4 Replies to “The Soul of a Plant from the ‘Arya, Volume I, No. 1

  1. bose ,s experiments have not given the importance it deserves in our scientific cariculam, so tht young minds undestand what had been said in our vedas and upanishads ,the principle, all life contains a n infinitismal braman, the creator of the universe ,which continues to evolve into a human life,and even further as shri aurobindo envisages subramanian

  2. Thank you for bringing this article by Sri Aurobindo to our attention. Recent scientific studies have significantly improved our knowledge of the intelligence and consciousness of plants. An important contributor has been Prof. Stefano Mancuso , director of the International Laboratory of Plant Biology (LINV) in Florence, Italy. Those interested may read his books which include:
    1. “Brilliant Green”, The Surprising History and Science of Plant Intelligence by Stefano Mancuso and Alessandra Viola, 2015 (a popular book). 2. The Revolutionary Genius of Plants: A New Understanding of Plant Intelligence and Behavior by Stefano Mancuso, 2018. An older but very interesting read is the book: “The Secret Life of Trees: How They Live and Why They Matter” by Colin Tudge, 2006. All the above books are available from Amazon.
    It is rare indeed to find any references to science in your postings. I will close with a quotation from what Mother told us during Her class of 29 May 1957: “I may add, moreover, that this intellectual human science, such as it is at present, in its very sincere effort to find the truth, is, surprisingly enough, drawing closer and closer to the essential truth of the Spirit. It is not impossible to foresee the movement where the two will unite in a very deep and very close understanding of the essential truth.”

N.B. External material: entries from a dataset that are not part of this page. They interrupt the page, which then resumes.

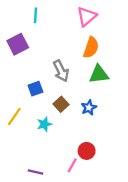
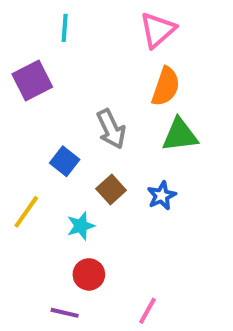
blue square: (35, 89) -> (65, 161), turned -32
red circle: (87, 151) -> (89, 274), moved
pink line: (72, 165) -> (147, 311), moved

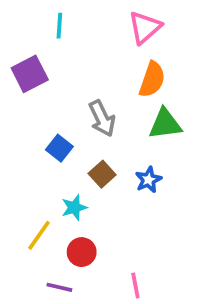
yellow line: (26, 212) -> (39, 235), moved
pink line: (147, 311) -> (135, 285), turned -40

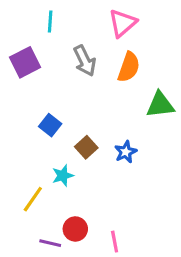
gray arrow: (102, 118) -> (85, 61), moved
green triangle: (165, 124) -> (160, 105), moved
red circle: (82, 252) -> (75, 229), moved

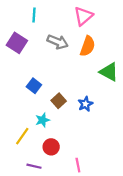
gray arrow: (85, 61) -> (58, 42), turned -42
purple square: (25, 62) -> (17, 43), turned -30
green triangle: (160, 105) -> (109, 72), turned 36
red circle: (75, 229) -> (51, 147), moved

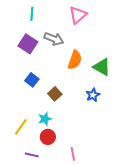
purple square: (17, 43) -> (28, 44), moved
orange semicircle: (88, 46) -> (75, 60), moved
blue star: (85, 104) -> (93, 95), moved
cyan star: (43, 120) -> (45, 119), moved

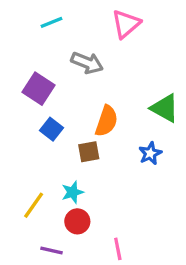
cyan line: (32, 14) -> (51, 22), turned 64
purple square: (28, 44) -> (38, 89), moved
orange semicircle: (75, 60) -> (106, 121), moved
brown square: (55, 94) -> (89, 152), turned 32

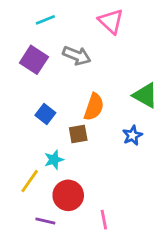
pink triangle: (126, 24) -> (111, 21), turned -36
purple square: (38, 89) -> (34, 60), moved
cyan star: (72, 192) -> (54, 160), moved
red circle: (77, 221) -> (68, 195), size x1.4

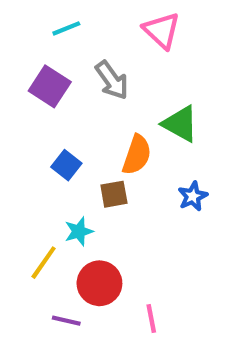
gray arrow: (77, 56) -> (112, 80), turned 32
green triangle: (145, 95) -> (180, 124), moved

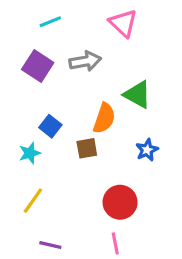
gray arrow: (112, 80) -> (85, 61), turned -64
cyan star: (79, 231) -> (30, 153), moved
red circle: (99, 283) -> (120, 202), moved

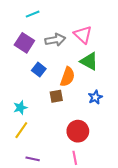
pink triangle: (123, 23) -> (83, 35), moved
blue square: (50, 126) -> (39, 70), moved
cyan star: (30, 153) -> (20, 108), moved

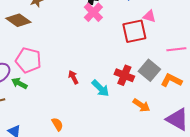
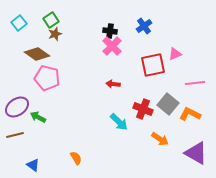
pink triangle: (149, 16) -> (175, 54), moved, turned -40
pink pentagon: (28, 60) -> (47, 78), moved
red arrow: (73, 77) -> (113, 84), moved, turned -56

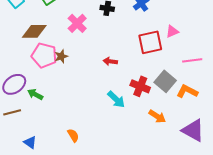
brown star: (55, 34) -> (61, 56), moved
pink cross: (112, 46) -> (77, 23), moved
brown diamond: (37, 54) -> (34, 31), turned -35

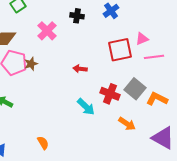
pink line: (192, 60) -> (154, 57), moved

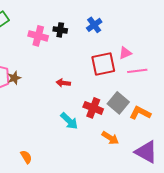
pink cross: (47, 31) -> (38, 36), moved, turned -30

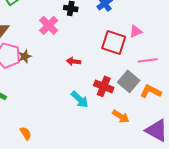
pink cross: (38, 36) -> (49, 25), moved, turned 30
red square: (103, 64) -> (114, 42), turned 30
pink line: (137, 71) -> (148, 60), moved
orange semicircle: (26, 157) -> (26, 133), moved

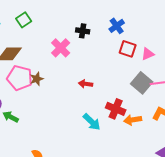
red square: (114, 42) -> (128, 49), moved, size x0.7
gray square: (129, 81) -> (142, 83), moved
orange arrow: (121, 116) -> (133, 120), moved, turned 138

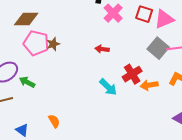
pink cross: (61, 48) -> (113, 13), moved
pink triangle: (148, 54) -> (164, 19), size x1.5
red cross: (116, 109) -> (132, 74), turned 36

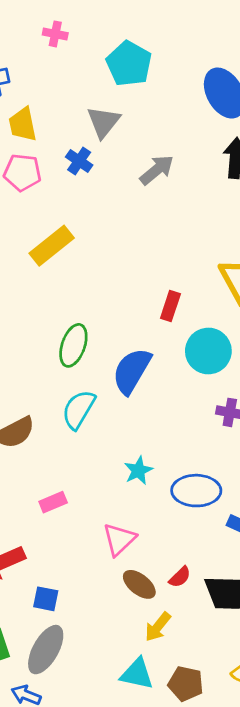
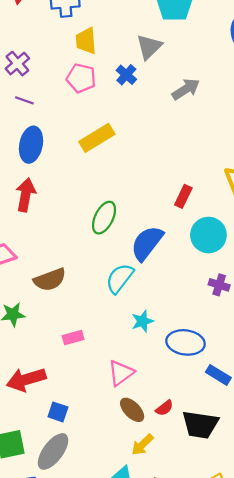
cyan semicircle: (79, 409) -> (120, 278), moved

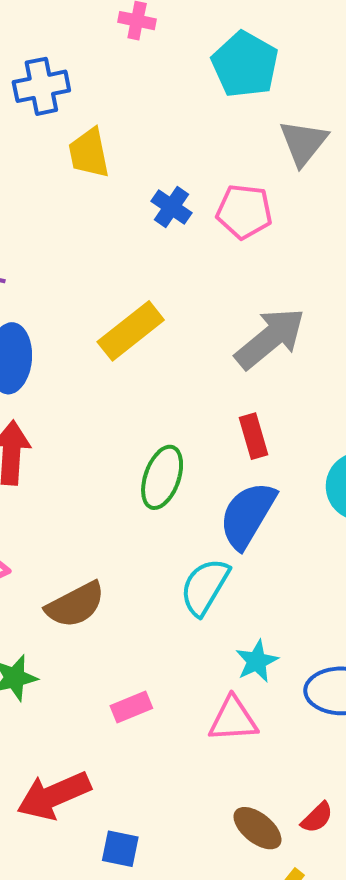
gray triangle: (149, 47) -> (303, 143), moved
pink pentagon: (81, 78) -> (244, 211), moved
gray arrow: (186, 89) -> (270, 338), moved, size x1.4
red rectangle: (183, 196) -> (253, 436), moved, turned -35
pink triangle: (121, 373) -> (233, 719), moved, turned 40

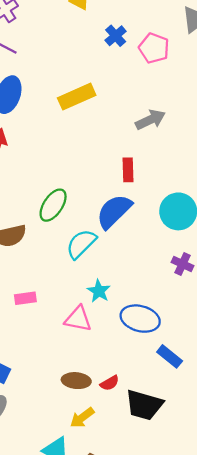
gray arrow: (270, 338) -> (150, 120), size x0.7
green ellipse: (162, 477) -> (53, 205), moved
cyan star: (257, 661) -> (99, 291), turned -30
brown ellipse: (257, 828) -> (76, 381), turned -48

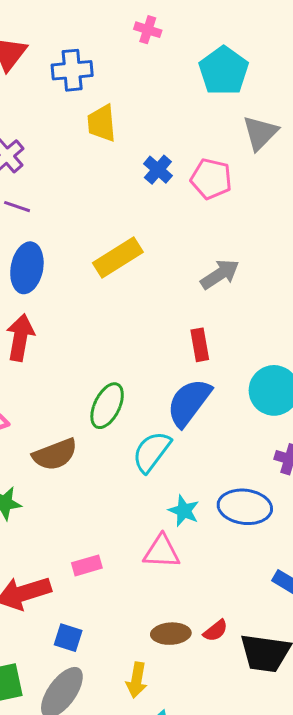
pink rectangle: (25, 298) -> (87, 565), moved
blue ellipse: (140, 319) -> (245, 507), moved
yellow arrow: (82, 418) -> (137, 680), moved, turned -35

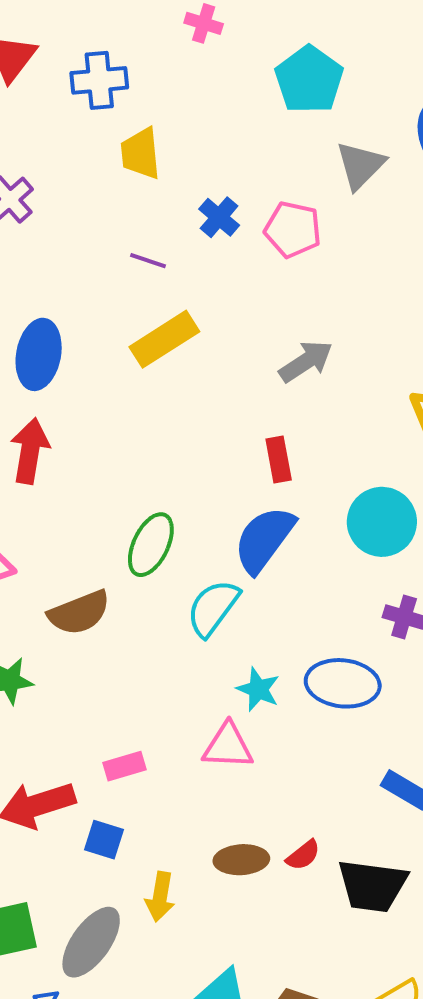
purple line: (17, 207) -> (148, 261), moved
blue square: (68, 638) -> (104, 840), moved
yellow arrow: (137, 680) -> (160, 897), moved

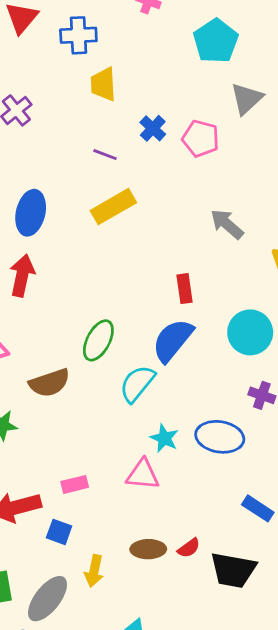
gray arrow: (306, 361) -> (227, 224), moved, turned -108

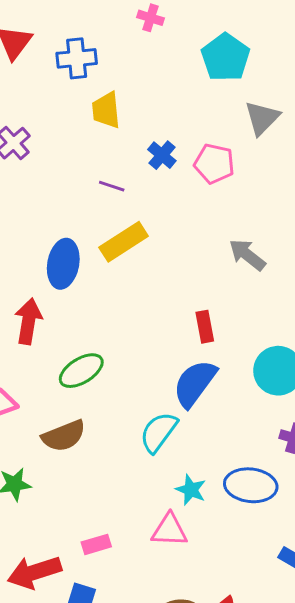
blue ellipse: (31, 213) -> (63, 264), moved
green ellipse: (98, 340) -> (81, 371), moved, turned 33

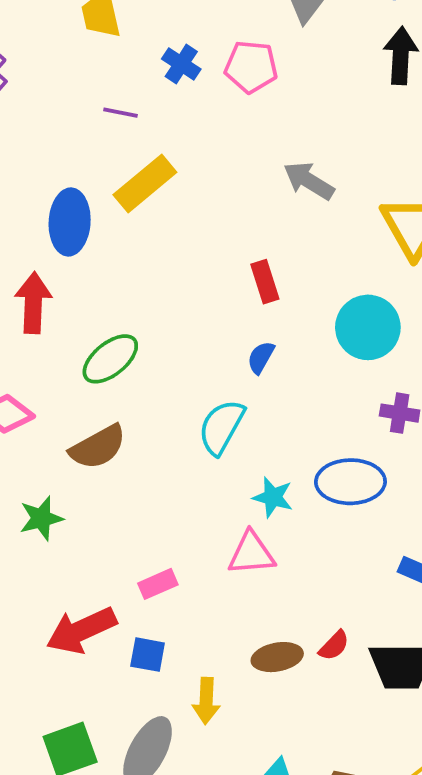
blue semicircle: (195, 383) -> (261, 357), size x0.5

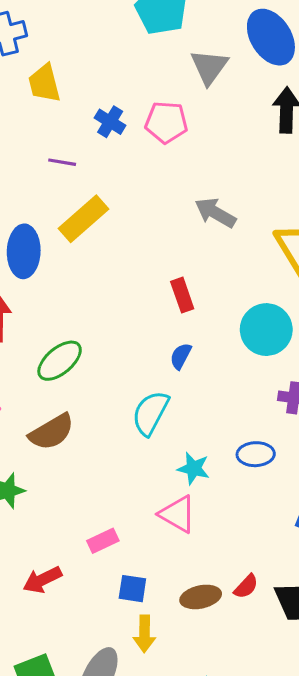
blue ellipse: (350, 482) -> (256, 454), size x0.7
pink triangle: (251, 553) -> (178, 514), turned 36
red arrow: (81, 630) -> (42, 580), size x0.7
blue square: (148, 655) -> (132, 589), moved

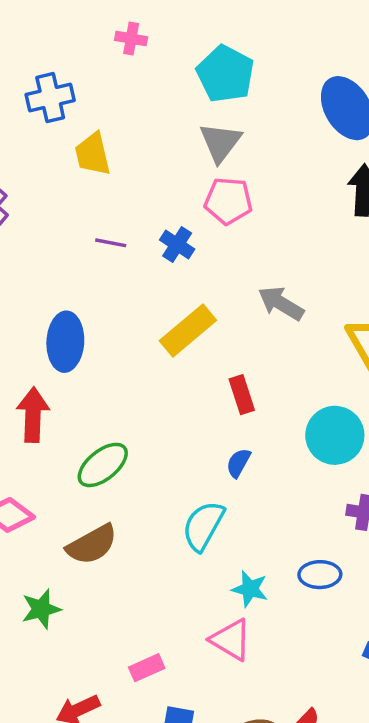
gray triangle: (209, 67) -> (220, 142), moved
blue cross: (110, 122) -> (177, 245), moved
yellow rectangle: (84, 219) -> (188, 331), moved

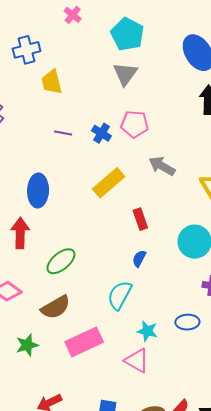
pink cross: (131, 39) -> (73, 15), turned 30
pink pentagon: (228, 201) -> (135, 124), moved
pink rectangle: (147, 668) -> (84, 342), moved, size x1.8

  3. Binuda aptly put the important point by Mother in class of which he along with Arunbhai under Vishwanathda ran three ferrograph tape recorders to record the voice of the Mother during Her classes on Wednesday and Friday and also on Monday the translation class , which were later transcribed by Mritunjoyda ,as also shorthand was taken by Pavita and Hari Krishna Singh of AIR, stenographer and typist from 1950 Dec 19th when Mother began taking the French class of the older students thrice a week till twelfth of may1951, which were not recorded by machine only Binuda could tell us ,as he was the man on the spot and I was still two years away from this world b. Dec1952, and make it a point to try and find out how the classes were transmitted down to us from that golden era. Did find in theatre godown tells of wire and paper rolled in spools thrown around in boxes, asking Mahi what they were was told these were wire tape and paper tape coated with iron oxide magnetically to record sound but after one or two uses either were not sensitive enough or tore ot got entangled and had to be discarded. So only Binuda could enlighten us through how many steps has the classes got their recordings and transcripts done and by who all as what am stating is from hearsay. Would be glad if could get clarifications, thanking you ,yours beni

  4. Lord Bose and lady Bose were both present at Sri Aurobindos marriage ceremony in 1901, and he had keenly been following his advancements in the scientific field and the opposition he met from the Royal scientific community, and the grant that was to be given for the Bose Institute never came and he had to make it with his own means.
    The other important aside is August 2020 marks centenary of 1920 marks last year of the Aryas publication which ended with the issue of Jan 1921 -2021 as the closing of the centenary of the Aryas publication , and at least one article in these seven years has at last appeared in an online publication that bears the Lords name.